Computation methods.

We now present a series of very simple but powerful algorithms that give exact upper or lower bounds for the diameter. There is however no guarantee on how accurate these bounds are, except that if they are close from each other then the actual diameter is well estimated. The interest of this approach relies on the fact that the bounds we obtain are indeed close, which we study empirically in the next section.

Trivial bounds. First notice that the eccentricity of any vertex v gives trivial bounds of the diameter: ecc(v) ≤ D ≤ 2 · ecc(v); we call these trivial lower and upper bounds. They can be computed in Θ(m) space and time.

Double sweep lower bound. The quality of the trivial bounds obviously depends on the choice of the vertex v. In [6, 13] it is shown that, on some specific classes of graphs (including trees), if v is chosen such that d(u, v) = ecc(u) for a vertex u (i.e. v is among the vertices which are at maximal distance from u), then D = ecc(v). In these graphs, the diameter may therefore be computed by a BFS from any node u and then a BFS from a node at maximal distance from u, thus in Θ(m) space and time. In the general case, the value obtained in this way is different from the diameter, however, it always gives a better lower bound than than the trivial method from the same vertex (which gives ecc(u)). We call bounds obtained in this way double sweep lower bounds.

Tree upper bound. Now let us notice that the diameter of any spanning (i.e. containing all the vertices) connected subgraph of G is larger than or equal to the diameter of G; therefore, one may obtain upper bounds by considering appropriate subgraphs of G. As we have juste seen, it is easy to compute the diameter of any tree in Θ(m) time and space [13]. Spanning trees of G, in particular the ones having small diameters, therefore are good candidates for this. We will call a tree upper bound for the diameter any upper bound obtained as the diameter of a BFS tree from a vertex. It always is better than the corresponding trivial upper bound.

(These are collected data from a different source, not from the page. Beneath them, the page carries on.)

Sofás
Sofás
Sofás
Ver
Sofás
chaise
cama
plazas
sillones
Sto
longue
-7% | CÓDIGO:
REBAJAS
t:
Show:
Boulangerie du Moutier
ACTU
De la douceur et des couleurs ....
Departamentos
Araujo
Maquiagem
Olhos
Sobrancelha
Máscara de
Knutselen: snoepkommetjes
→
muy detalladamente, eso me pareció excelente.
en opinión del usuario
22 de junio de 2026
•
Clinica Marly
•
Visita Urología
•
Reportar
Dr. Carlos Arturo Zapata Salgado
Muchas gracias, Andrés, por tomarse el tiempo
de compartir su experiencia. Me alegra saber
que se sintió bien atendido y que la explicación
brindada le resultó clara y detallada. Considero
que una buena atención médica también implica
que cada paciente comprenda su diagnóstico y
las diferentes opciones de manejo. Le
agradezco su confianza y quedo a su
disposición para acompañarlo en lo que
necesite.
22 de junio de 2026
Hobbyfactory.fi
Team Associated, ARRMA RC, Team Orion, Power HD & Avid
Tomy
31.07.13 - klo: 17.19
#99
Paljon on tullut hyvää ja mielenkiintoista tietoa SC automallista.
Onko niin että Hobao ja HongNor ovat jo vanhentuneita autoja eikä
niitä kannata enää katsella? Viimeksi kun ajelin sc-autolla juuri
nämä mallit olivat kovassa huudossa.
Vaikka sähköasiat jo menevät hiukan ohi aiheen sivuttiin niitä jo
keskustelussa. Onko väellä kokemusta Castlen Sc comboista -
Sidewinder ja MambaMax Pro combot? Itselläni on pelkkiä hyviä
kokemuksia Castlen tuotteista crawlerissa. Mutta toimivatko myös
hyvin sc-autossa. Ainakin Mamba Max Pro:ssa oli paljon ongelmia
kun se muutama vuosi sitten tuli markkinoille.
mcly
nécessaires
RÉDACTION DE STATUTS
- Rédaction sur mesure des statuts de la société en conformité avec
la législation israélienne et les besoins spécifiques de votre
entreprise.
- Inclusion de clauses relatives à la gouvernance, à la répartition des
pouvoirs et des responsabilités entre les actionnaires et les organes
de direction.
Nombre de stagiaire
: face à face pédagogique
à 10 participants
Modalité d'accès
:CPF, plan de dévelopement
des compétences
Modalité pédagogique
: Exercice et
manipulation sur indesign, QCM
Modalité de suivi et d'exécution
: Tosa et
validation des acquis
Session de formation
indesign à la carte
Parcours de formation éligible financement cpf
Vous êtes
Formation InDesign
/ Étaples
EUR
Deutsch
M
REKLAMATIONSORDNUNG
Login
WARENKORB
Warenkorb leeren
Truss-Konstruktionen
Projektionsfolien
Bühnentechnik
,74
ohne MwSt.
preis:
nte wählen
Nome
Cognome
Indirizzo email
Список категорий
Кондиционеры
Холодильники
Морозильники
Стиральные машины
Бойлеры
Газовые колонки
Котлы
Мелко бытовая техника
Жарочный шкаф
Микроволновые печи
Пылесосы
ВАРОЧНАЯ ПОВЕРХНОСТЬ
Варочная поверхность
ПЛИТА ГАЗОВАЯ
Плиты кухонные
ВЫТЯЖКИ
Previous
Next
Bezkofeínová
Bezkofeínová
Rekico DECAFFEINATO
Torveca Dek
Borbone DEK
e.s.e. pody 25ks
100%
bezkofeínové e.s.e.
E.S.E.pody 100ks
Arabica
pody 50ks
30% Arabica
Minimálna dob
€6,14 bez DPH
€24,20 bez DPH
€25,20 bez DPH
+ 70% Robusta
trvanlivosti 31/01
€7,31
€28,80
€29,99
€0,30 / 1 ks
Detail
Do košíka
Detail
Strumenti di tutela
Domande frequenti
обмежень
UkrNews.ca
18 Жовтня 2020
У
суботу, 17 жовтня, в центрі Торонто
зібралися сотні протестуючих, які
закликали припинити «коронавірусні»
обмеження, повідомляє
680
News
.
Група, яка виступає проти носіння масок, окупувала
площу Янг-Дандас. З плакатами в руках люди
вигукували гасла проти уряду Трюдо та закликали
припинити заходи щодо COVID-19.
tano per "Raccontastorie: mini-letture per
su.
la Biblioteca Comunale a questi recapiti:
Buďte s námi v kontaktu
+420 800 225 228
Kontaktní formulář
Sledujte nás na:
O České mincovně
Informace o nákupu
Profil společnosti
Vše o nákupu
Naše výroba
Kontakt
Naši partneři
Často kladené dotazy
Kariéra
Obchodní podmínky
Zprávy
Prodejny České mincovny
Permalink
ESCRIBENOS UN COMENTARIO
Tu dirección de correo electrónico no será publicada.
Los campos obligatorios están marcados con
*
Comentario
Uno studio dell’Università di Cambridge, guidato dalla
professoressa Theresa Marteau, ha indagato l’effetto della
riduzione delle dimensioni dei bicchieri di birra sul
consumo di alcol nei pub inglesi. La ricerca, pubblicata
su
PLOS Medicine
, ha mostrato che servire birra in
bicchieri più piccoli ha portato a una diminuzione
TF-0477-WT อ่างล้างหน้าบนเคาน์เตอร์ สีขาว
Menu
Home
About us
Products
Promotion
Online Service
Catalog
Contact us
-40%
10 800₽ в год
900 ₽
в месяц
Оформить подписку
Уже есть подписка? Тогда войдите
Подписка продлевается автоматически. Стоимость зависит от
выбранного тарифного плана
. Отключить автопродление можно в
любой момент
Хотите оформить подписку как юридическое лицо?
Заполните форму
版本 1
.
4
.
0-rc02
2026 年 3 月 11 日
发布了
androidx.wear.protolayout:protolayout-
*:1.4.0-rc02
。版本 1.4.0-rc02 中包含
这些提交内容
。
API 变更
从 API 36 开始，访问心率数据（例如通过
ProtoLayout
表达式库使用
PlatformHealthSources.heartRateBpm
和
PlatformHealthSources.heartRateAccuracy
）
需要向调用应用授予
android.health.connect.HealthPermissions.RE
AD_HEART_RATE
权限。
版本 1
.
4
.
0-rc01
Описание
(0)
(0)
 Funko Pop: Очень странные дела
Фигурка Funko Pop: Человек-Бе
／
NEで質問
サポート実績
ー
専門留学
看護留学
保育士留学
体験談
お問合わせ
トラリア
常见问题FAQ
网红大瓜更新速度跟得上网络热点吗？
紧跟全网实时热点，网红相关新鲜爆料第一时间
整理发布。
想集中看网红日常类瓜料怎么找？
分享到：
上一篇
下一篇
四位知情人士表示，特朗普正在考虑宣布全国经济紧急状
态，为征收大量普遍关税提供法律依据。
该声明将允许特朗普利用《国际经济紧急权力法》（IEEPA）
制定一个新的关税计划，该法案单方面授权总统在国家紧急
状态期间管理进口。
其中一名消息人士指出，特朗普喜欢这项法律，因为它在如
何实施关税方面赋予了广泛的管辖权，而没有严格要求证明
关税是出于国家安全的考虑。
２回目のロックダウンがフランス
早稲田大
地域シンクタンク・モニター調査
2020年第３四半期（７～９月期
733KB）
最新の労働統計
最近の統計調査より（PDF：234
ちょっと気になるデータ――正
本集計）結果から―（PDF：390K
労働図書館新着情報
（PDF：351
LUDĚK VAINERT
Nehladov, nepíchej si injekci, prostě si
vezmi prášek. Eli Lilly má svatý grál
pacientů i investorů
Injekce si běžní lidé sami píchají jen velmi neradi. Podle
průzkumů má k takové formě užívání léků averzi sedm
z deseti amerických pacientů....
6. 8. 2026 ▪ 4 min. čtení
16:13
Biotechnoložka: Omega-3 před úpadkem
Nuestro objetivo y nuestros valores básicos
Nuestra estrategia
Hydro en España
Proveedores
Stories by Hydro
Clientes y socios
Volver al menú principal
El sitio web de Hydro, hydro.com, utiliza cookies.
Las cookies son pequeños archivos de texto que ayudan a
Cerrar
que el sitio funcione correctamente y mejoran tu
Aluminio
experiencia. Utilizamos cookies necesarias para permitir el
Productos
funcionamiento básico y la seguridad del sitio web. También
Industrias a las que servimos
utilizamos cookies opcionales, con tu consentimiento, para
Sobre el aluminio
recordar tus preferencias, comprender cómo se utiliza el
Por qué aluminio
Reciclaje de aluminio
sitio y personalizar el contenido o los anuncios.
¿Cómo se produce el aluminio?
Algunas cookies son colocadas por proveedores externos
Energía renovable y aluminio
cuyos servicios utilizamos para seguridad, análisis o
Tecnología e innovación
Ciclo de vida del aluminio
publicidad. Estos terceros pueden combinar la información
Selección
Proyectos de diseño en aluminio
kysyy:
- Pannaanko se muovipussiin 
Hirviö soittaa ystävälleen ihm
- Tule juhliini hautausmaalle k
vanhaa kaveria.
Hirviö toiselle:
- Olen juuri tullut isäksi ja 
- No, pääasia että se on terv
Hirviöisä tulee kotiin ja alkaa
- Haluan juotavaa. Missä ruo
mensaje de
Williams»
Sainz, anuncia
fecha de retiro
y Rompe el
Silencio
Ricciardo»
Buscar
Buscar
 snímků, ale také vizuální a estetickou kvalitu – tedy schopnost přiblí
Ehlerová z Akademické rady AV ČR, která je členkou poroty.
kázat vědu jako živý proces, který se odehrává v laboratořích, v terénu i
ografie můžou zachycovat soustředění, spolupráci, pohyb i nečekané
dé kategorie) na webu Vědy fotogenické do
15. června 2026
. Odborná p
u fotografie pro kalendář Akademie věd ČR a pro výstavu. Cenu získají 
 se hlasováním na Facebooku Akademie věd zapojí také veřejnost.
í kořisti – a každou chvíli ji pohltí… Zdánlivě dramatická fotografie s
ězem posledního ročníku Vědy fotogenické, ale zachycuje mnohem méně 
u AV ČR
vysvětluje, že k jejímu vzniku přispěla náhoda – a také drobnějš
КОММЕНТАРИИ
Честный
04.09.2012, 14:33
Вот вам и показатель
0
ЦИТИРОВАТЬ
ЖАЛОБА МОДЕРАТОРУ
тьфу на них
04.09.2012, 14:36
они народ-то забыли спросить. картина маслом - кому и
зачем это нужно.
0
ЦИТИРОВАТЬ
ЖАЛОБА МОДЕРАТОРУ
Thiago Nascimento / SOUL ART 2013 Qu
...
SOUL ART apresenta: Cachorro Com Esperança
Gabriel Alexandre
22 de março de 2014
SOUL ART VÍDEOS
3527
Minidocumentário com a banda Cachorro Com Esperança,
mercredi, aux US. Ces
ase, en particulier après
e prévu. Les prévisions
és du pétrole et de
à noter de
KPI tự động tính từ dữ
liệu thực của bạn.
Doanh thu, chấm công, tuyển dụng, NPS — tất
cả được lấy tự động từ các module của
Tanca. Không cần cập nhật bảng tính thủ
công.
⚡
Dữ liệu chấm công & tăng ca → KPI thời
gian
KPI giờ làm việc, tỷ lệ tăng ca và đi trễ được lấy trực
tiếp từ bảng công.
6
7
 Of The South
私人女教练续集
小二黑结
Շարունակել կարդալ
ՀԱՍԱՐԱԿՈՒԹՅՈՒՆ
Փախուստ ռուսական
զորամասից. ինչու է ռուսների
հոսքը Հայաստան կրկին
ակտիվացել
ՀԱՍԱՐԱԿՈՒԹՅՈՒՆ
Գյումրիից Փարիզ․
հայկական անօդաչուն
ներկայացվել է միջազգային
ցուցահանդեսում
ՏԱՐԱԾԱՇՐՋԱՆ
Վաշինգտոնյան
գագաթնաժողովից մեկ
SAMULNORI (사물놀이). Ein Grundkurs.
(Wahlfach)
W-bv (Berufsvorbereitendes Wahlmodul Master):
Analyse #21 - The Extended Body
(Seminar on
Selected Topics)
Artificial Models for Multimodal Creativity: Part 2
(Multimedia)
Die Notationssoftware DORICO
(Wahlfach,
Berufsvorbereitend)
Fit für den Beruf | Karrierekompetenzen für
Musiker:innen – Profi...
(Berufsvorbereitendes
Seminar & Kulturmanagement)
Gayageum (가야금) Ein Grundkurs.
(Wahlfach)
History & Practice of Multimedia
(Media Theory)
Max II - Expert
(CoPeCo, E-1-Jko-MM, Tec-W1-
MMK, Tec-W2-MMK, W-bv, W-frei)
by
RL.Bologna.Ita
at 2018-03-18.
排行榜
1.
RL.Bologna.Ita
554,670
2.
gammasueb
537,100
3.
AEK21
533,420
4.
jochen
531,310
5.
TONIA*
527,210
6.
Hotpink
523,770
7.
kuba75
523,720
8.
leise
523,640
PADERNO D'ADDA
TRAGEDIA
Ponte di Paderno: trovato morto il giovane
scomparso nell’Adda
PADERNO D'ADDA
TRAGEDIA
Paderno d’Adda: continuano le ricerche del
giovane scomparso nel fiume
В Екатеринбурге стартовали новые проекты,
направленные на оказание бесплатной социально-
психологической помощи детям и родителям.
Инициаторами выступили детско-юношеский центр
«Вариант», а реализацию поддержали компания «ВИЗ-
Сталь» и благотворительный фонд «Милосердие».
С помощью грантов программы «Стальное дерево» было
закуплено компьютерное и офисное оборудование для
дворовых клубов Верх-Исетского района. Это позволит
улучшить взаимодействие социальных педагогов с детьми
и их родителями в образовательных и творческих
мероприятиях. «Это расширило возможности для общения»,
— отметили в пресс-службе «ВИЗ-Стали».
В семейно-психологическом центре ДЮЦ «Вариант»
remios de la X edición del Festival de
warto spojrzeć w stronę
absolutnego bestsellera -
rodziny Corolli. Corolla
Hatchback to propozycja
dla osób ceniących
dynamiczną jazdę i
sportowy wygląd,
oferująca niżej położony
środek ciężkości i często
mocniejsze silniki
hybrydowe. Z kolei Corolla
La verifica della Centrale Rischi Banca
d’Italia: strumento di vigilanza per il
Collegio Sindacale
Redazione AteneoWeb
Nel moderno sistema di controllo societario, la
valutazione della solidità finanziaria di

Iterating the bounds. Finally, we obtain a set of very simple algorithms (all relying on a few BFS) which give lower and upper bounds of the diameter. Iterating them from different intial vertices makes it possible to obtain tighter and tighter bounds, with a linear cost for each step. In the context of massive graphs, the number of steps must therefore remain small, but it may be worth to make several iterations (as we will see in the next section). The initial vertices may be chosen randomly, but one may also choose vertices more likely to produce tight bounds. We will do so for the tree upper bound: as highest degree vertices are 2

intuitively likely to produce BFS trees with small diameter, we will consider vertices in decreasing order of degrees when iterating this algorithm. This is motivated by the fact that real-world complex networks are known to have some vertices with very high degree, see for instance [18, 11, 3]. We call this process the highest degree tree upper bound; in oppostion, we call iterating the tree upper bound from random vertices the random tree upper bound. Notice that one may expect that iterating the computations for a long time will eventually lead to equal bounds, and thus to the exact computation of the diameter. There is no guarantee of this, however, as all the tree upper bounds may be strictly larger than D (if G is a cycle of n vertices, for instance, its diameter is ⌊n/2⌋ and the tree upper bound is n − 1 whichever vertex one starts from). On the contrary, the double sweep lower bound will give the actual value of the diameter in some cases, and thus leads to the exact diameter when it is iterated on all vertices.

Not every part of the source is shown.